-- WHAT YOU NEED TO DO --
Drop the pictures, then repeat every record exactly as it stands.
.....
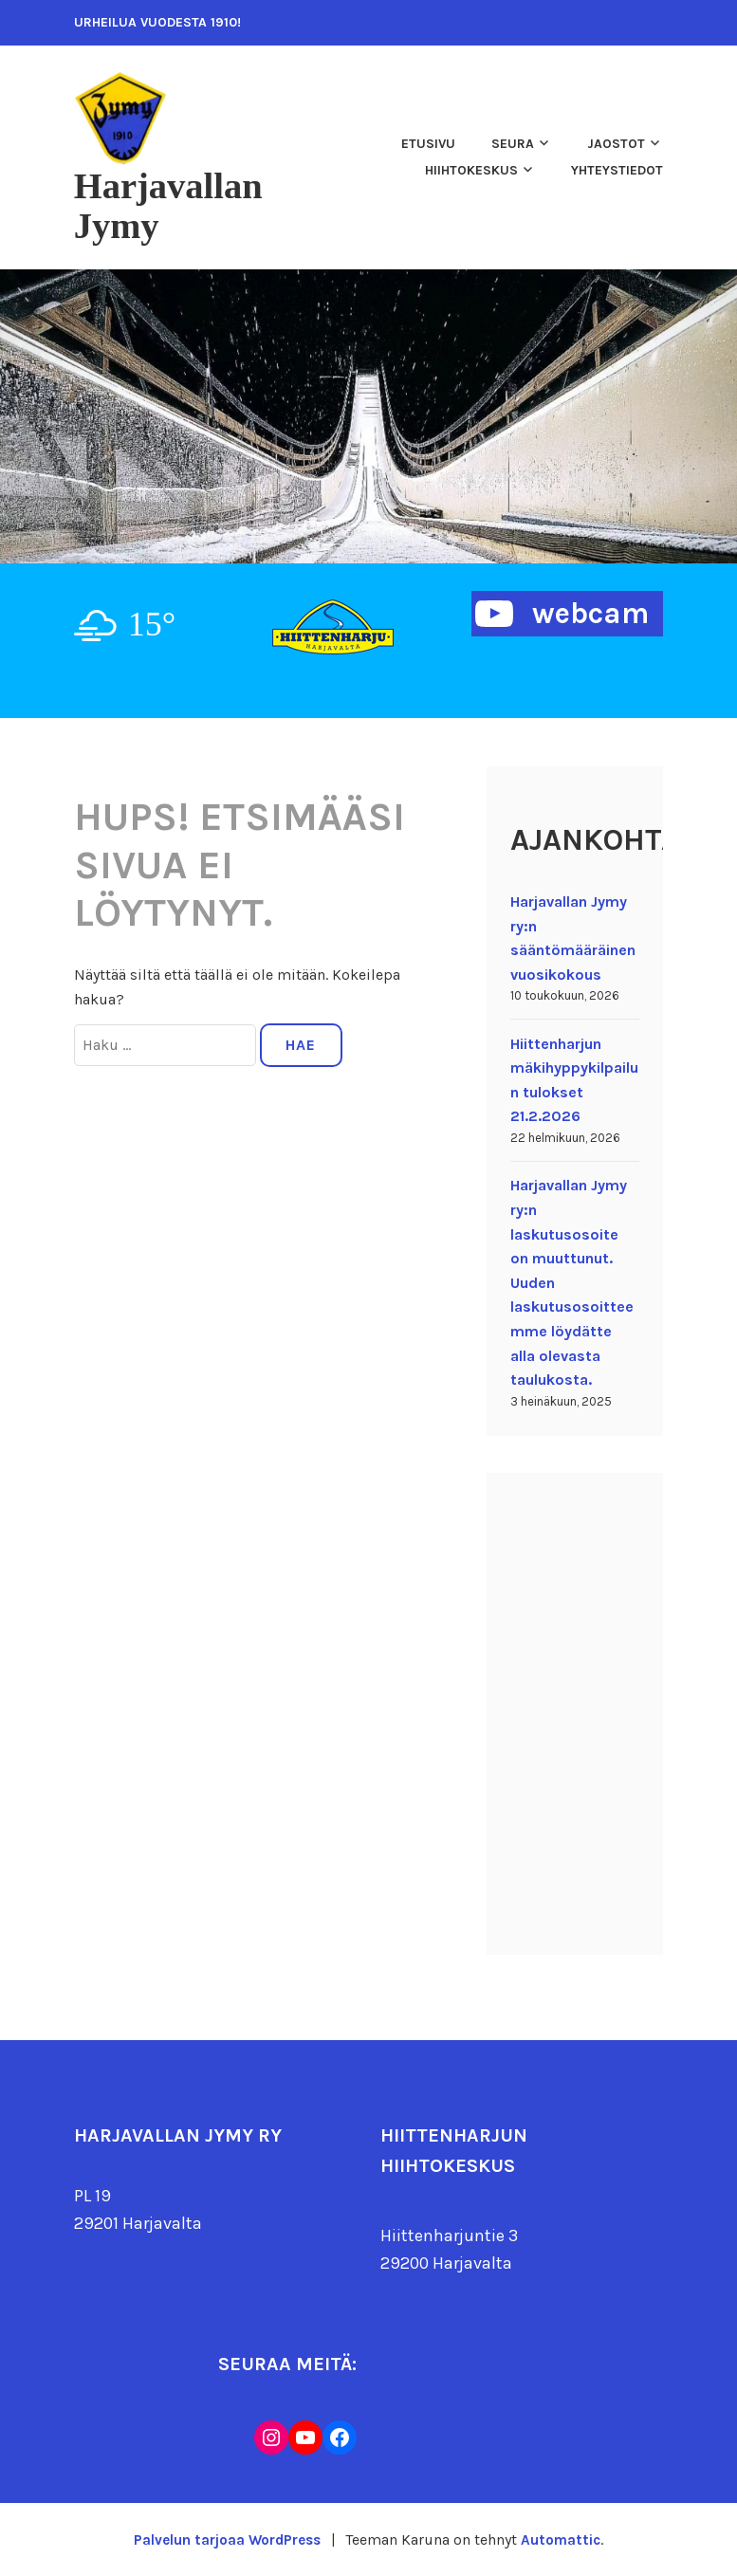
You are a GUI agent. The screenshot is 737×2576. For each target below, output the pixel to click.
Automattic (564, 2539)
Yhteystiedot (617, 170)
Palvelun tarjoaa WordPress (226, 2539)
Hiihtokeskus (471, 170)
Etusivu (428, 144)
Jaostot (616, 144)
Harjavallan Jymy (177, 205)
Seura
.....
-- OUTPUT FOR THIS EXERCISE --
You are a GUI agent. The screenshot is 737×2576. For each target below, output the pixel to click.
Automattic (564, 2539)
Yhteystiedot (617, 170)
Palvelun tarjoaa WordPress (226, 2539)
Hiihtokeskus (471, 170)
Etusivu (428, 144)
Jaostot (616, 144)
Harjavallan Jymy (177, 205)
Seura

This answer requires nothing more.